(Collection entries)
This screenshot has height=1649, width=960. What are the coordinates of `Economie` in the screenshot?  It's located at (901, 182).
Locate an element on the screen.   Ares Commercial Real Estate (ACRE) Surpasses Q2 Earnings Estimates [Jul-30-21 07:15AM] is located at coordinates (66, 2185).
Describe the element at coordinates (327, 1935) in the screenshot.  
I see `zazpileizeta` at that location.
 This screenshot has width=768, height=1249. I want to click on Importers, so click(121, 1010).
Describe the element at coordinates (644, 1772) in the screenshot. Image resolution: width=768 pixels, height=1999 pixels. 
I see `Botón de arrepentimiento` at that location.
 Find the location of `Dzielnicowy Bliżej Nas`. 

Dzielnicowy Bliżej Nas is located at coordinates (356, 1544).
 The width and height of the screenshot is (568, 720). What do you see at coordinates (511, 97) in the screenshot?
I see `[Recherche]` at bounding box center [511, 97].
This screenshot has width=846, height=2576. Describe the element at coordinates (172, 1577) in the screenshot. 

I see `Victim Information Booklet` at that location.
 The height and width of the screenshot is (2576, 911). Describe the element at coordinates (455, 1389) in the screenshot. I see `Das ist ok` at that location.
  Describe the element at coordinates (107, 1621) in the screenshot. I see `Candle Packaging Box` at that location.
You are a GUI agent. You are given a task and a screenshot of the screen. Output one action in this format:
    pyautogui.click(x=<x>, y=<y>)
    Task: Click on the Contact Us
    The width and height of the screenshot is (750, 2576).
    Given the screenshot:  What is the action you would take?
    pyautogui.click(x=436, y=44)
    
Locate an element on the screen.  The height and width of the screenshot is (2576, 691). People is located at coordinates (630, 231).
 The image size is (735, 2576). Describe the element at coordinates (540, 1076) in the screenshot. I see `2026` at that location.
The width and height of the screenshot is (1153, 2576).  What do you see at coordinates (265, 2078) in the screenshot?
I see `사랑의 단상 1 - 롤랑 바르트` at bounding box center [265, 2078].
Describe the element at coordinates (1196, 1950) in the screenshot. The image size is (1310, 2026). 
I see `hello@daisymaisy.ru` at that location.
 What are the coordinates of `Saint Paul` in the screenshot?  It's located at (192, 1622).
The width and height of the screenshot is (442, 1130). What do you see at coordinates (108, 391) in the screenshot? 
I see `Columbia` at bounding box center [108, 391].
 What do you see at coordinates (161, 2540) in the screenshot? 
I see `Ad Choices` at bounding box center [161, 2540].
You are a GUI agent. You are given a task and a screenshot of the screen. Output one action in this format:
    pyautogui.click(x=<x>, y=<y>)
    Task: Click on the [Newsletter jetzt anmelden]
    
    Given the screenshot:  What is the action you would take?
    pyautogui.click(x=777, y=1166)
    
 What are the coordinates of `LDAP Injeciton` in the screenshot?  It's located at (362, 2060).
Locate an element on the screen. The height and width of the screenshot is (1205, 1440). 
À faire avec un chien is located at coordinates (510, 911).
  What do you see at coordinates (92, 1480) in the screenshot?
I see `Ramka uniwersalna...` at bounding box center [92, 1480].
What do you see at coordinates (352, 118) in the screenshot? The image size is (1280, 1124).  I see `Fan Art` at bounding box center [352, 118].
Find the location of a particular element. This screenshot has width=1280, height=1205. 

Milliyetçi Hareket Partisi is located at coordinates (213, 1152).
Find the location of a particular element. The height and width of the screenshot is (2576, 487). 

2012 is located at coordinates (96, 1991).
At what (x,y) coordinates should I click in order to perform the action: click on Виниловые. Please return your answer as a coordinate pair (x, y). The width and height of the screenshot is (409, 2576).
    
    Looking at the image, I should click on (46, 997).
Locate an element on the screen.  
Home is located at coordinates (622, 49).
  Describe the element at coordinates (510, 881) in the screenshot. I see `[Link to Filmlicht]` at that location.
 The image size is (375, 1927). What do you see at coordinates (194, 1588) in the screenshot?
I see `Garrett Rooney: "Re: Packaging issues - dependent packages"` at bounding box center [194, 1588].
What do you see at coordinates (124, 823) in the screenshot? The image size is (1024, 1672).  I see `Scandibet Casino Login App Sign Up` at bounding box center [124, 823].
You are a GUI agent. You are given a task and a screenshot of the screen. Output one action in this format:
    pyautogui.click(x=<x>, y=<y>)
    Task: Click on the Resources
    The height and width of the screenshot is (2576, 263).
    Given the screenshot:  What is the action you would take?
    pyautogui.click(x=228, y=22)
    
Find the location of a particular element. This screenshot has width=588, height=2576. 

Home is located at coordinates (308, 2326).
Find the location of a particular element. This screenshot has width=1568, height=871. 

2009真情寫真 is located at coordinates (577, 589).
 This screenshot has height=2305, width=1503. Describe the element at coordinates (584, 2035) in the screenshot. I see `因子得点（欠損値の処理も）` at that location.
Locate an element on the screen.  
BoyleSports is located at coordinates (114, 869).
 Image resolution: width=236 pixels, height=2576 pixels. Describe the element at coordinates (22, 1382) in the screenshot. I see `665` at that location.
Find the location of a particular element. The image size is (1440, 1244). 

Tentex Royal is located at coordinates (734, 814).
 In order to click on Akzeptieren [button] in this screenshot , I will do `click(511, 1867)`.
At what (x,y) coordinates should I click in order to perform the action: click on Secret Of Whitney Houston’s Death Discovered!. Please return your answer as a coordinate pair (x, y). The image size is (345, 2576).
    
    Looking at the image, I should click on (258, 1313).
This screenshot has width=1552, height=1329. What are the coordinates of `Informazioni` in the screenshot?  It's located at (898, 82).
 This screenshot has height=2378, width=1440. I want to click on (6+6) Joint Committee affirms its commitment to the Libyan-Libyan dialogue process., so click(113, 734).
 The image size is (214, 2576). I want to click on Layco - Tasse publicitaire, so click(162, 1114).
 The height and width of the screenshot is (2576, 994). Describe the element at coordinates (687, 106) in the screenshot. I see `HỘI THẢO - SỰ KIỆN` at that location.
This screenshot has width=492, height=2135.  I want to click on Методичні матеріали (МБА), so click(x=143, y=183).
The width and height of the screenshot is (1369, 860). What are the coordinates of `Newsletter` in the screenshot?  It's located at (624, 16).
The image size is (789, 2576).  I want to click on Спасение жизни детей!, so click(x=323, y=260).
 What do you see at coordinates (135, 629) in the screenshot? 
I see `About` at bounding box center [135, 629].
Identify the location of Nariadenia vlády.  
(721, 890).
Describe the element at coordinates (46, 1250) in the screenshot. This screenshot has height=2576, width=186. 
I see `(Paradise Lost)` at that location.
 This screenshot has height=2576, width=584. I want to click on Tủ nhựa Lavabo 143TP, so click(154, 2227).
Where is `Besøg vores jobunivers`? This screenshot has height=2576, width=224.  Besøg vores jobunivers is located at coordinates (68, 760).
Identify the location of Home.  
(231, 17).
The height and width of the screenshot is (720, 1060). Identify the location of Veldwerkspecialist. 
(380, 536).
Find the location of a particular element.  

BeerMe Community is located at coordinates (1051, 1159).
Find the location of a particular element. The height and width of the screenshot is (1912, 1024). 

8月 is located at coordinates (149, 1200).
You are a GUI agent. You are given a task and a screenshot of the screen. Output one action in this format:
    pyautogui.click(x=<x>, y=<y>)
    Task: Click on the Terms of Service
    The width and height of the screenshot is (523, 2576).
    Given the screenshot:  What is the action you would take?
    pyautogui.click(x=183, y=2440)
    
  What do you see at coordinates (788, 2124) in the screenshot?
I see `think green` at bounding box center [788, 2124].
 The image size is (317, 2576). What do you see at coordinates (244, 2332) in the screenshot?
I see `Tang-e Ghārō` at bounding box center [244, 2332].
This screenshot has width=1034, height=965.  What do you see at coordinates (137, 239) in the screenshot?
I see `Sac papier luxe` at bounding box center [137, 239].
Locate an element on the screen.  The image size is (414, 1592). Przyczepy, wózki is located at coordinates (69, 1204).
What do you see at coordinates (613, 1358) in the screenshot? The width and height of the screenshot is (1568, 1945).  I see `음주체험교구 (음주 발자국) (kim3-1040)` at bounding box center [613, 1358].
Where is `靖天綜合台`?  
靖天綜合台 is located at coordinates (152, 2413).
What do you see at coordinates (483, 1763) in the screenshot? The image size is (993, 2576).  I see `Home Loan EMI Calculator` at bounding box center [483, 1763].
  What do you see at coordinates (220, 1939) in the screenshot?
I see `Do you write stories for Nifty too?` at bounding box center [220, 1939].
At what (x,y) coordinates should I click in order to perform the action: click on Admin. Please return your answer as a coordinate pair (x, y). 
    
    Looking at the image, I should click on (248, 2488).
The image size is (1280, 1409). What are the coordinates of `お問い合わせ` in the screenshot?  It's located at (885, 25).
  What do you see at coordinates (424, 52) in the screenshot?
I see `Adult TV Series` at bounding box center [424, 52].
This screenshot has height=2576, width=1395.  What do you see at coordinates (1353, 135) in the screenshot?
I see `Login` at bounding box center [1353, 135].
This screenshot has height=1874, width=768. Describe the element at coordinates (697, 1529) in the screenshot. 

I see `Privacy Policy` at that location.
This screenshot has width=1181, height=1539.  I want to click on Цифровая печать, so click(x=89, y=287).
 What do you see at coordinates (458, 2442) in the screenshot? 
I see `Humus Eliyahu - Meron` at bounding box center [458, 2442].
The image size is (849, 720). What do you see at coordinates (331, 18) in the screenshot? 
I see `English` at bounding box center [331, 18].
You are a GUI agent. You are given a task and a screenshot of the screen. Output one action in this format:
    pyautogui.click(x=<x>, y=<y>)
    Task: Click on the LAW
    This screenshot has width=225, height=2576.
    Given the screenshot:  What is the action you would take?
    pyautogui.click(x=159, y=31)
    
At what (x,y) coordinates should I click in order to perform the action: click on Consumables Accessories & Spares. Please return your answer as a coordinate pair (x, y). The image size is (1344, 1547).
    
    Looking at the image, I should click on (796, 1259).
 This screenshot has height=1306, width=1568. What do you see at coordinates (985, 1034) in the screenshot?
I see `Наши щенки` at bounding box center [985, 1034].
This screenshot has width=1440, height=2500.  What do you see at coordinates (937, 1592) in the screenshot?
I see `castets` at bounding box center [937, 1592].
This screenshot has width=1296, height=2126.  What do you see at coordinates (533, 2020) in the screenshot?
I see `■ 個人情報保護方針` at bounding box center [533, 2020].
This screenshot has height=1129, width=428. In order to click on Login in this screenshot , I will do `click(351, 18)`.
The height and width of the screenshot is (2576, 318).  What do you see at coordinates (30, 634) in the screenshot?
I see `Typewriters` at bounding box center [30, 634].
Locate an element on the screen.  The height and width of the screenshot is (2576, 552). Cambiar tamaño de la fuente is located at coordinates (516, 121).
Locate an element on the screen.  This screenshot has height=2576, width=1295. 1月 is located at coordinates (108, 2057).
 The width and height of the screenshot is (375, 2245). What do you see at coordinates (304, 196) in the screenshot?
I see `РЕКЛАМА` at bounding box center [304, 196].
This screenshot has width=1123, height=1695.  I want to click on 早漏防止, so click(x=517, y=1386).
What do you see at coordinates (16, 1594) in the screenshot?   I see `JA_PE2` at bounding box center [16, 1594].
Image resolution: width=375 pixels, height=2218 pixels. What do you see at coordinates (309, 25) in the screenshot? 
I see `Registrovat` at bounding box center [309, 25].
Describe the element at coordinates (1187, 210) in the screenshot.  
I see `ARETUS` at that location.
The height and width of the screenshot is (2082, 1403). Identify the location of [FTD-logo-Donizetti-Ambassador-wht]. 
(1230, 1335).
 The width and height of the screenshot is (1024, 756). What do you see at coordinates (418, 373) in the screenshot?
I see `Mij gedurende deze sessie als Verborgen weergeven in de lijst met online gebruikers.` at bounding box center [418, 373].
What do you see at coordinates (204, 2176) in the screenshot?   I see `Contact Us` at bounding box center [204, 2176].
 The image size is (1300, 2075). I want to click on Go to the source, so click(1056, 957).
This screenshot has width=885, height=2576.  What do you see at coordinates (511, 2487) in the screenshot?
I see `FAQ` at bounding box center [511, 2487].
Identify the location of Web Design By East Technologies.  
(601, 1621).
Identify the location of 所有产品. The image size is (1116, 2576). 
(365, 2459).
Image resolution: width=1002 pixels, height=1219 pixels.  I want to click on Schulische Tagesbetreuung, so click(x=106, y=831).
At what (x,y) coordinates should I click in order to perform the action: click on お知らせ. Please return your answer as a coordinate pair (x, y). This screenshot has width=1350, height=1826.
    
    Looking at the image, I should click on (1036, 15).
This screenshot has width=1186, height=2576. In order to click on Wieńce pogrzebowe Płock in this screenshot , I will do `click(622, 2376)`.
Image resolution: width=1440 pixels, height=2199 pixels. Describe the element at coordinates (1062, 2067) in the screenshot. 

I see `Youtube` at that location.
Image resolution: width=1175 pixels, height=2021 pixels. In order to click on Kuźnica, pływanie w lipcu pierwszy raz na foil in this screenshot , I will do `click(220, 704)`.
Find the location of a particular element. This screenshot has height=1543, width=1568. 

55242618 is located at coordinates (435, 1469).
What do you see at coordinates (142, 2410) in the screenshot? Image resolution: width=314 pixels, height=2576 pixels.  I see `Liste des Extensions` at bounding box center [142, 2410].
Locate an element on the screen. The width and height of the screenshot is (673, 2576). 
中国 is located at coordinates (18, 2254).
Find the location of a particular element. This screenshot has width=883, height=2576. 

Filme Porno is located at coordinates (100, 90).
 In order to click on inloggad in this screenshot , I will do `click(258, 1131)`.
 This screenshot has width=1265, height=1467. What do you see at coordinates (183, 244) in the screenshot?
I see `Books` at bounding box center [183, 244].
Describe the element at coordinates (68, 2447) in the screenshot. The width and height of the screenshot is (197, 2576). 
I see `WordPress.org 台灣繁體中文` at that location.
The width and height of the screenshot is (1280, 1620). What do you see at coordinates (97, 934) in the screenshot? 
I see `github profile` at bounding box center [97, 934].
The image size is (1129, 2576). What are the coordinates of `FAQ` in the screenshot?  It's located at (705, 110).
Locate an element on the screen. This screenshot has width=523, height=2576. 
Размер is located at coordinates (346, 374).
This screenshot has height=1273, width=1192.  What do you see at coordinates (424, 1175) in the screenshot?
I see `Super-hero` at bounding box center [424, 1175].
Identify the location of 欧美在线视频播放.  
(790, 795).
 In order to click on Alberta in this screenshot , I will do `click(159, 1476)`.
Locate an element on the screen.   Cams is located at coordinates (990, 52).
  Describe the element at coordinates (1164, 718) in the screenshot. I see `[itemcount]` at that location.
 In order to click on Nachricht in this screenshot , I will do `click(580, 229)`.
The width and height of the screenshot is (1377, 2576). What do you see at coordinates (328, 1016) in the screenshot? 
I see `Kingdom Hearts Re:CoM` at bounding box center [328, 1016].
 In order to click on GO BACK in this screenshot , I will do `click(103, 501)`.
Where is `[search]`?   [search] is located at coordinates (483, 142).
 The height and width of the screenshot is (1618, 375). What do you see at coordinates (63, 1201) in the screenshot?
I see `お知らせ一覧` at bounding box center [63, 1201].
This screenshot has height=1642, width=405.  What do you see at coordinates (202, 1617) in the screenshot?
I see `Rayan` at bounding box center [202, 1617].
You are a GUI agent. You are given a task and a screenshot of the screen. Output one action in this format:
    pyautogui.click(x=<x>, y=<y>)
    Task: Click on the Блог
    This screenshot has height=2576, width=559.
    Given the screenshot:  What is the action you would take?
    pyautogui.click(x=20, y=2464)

Task item = Although the records may continue, retype only the lines from the first one through the one containing "Task: Click on the Contact Us", exactly as they appear.

Output =
This screenshot has height=1649, width=960. What are the coordinates of `Economie` in the screenshot?  It's located at (901, 182).
Locate an element on the screen.   Ares Commercial Real Estate (ACRE) Surpasses Q2 Earnings Estimates [Jul-30-21 07:15AM] is located at coordinates (66, 2185).
Describe the element at coordinates (327, 1935) in the screenshot.  
I see `zazpileizeta` at that location.
 This screenshot has width=768, height=1249. I want to click on Importers, so click(121, 1010).
Describe the element at coordinates (644, 1772) in the screenshot. Image resolution: width=768 pixels, height=1999 pixels. 
I see `Botón de arrepentimiento` at that location.
 Find the location of `Dzielnicowy Bliżej Nas`. 

Dzielnicowy Bliżej Nas is located at coordinates (356, 1544).
 The width and height of the screenshot is (568, 720). What do you see at coordinates (511, 97) in the screenshot?
I see `[Recherche]` at bounding box center [511, 97].
This screenshot has width=846, height=2576. Describe the element at coordinates (172, 1577) in the screenshot. 

I see `Victim Information Booklet` at that location.
 The height and width of the screenshot is (2576, 911). Describe the element at coordinates (455, 1389) in the screenshot. I see `Das ist ok` at that location.
  Describe the element at coordinates (107, 1621) in the screenshot. I see `Candle Packaging Box` at that location.
You are a GUI agent. You are given a task and a screenshot of the screen. Output one action in this format:
    pyautogui.click(x=<x>, y=<y>)
    Task: Click on the Contact Us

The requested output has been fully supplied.